It’s Sunday, one week before Super Bowl LX.
The players arrive today at San Francisco International Airport on their team charter flights. The pilots routinely display the team flag out of the cockpit window in a salute to their passengers. The players check into their hotels and the tension for the upcoming game builds.
On Sunday, players, coaches and staff will look at the clock as 3:30 p.m. approaches and will think that in just one week at this hour they will be taking the field to play in the biggest game of their life.
Between now and next week’s game, there will be lots of distractions. Some caused by league activities they are required to attend, others of a more personal nature.

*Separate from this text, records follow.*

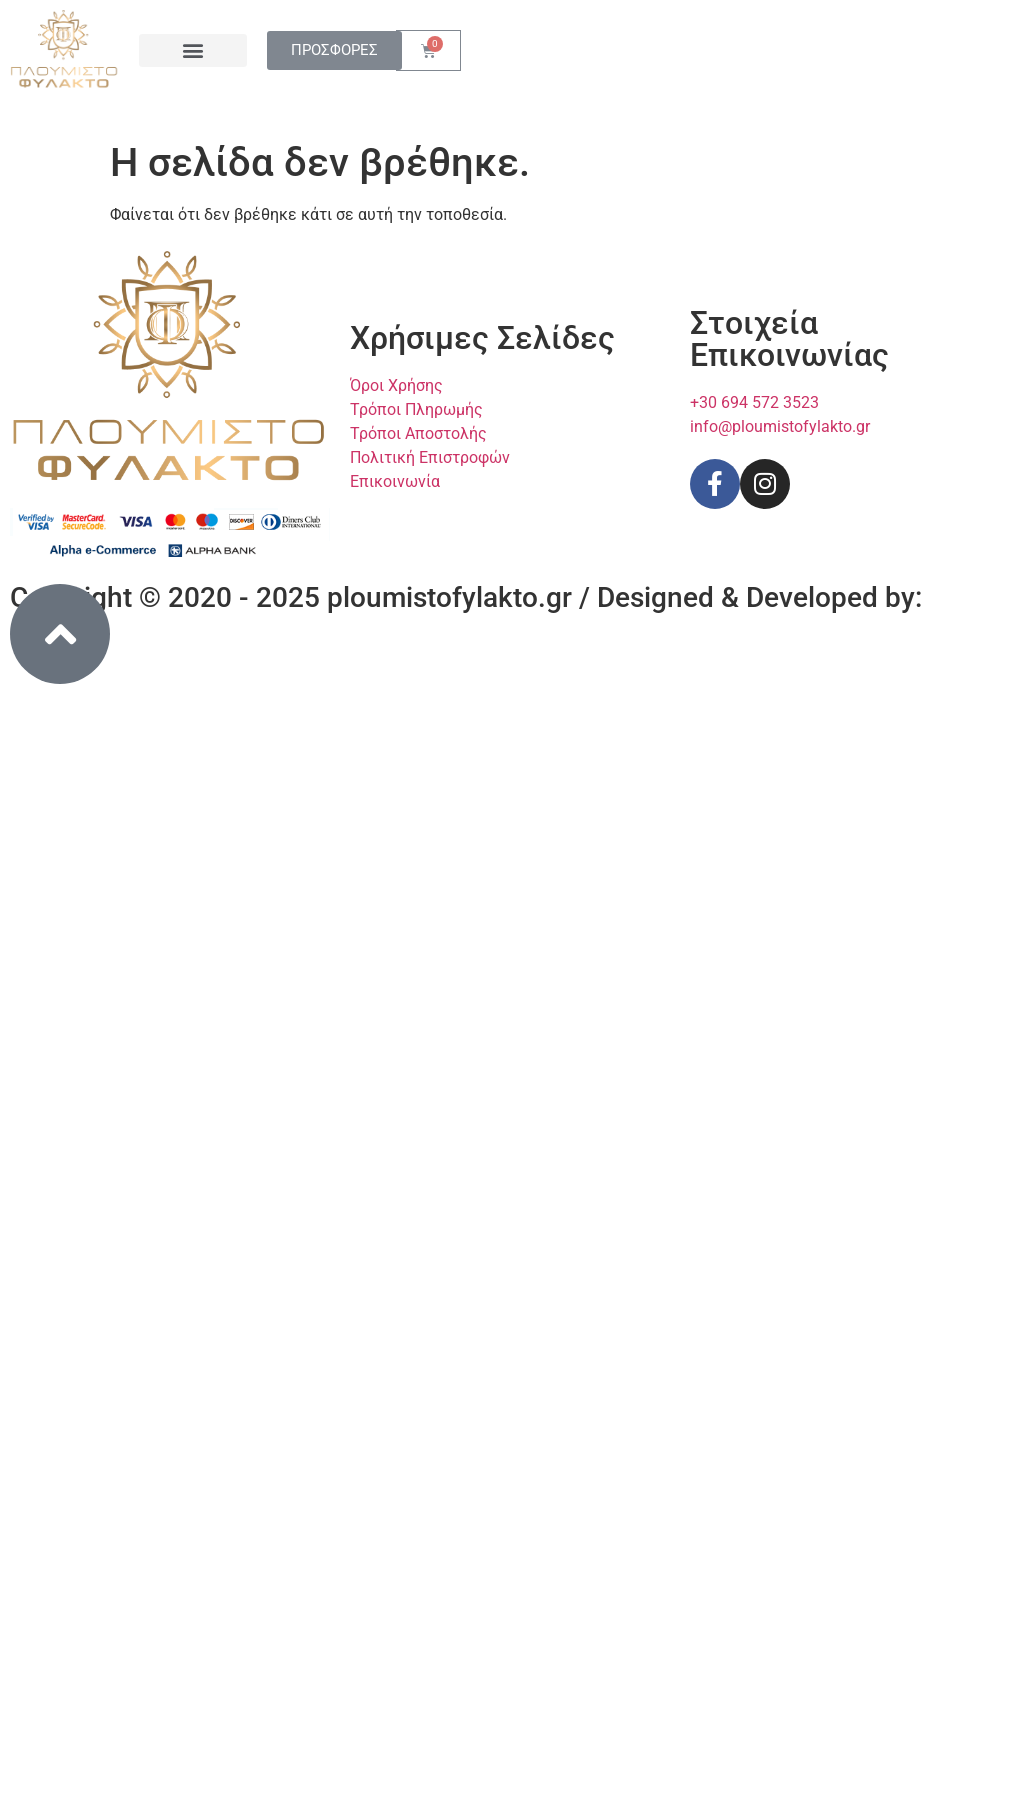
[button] (193, 50)
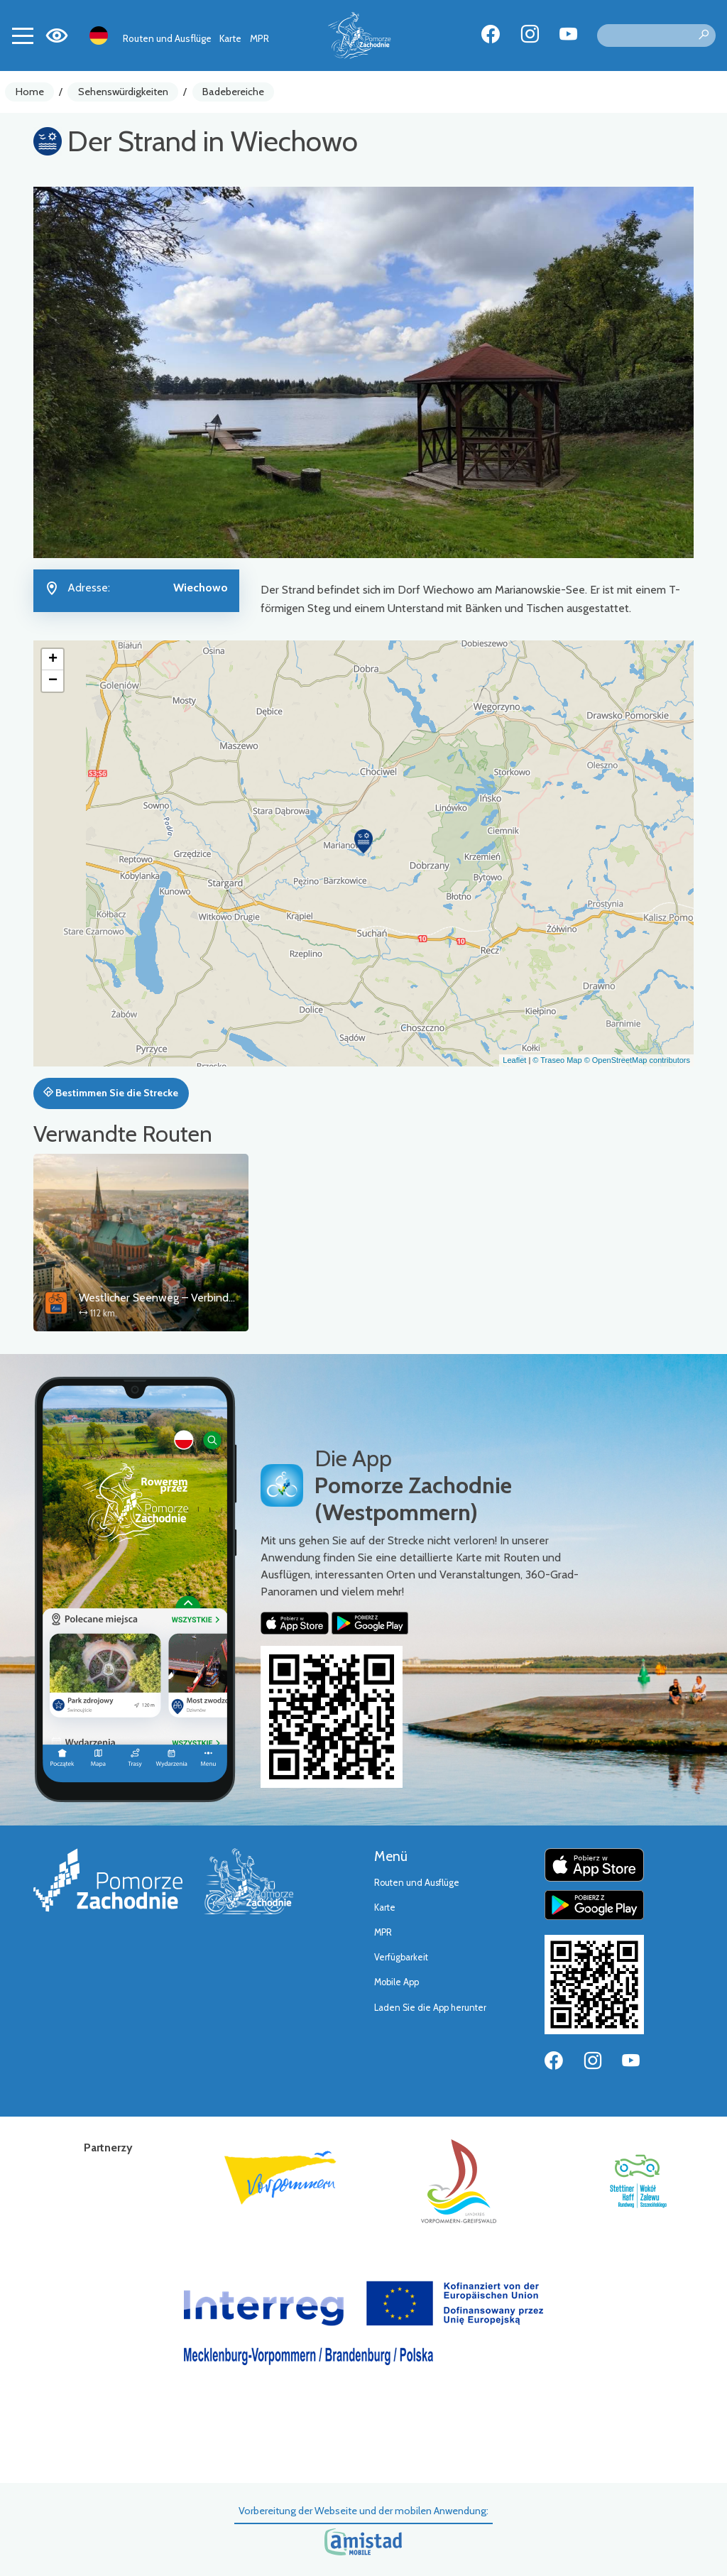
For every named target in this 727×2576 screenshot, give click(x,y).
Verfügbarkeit (401, 1957)
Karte (230, 38)
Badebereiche (233, 91)
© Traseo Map (556, 1060)
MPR (259, 38)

There have been a number of incidents in past Super Bowls where players took a wrong turn in their game preparation. In the very first Super Bowl, before it was even known as a Super Bowl, Max Magee of the Green Bay Packers spent the night before the American and National Football League Championship Game out drinking with little regard for the curfew Vince Lombardi had imposed.
McGee, who along with teammate Paul Hornung, was a world class athlete off the field in activities better not advertised. McGee didn’t wander back into his hotel until the morning sun on January 15, 1967, had already lit up the eastern sky. He was hungover when he went through his morning drills at the Los Angeles Coliseum and implored starting receiver Boyd Dowler not to get hurt and force him to play.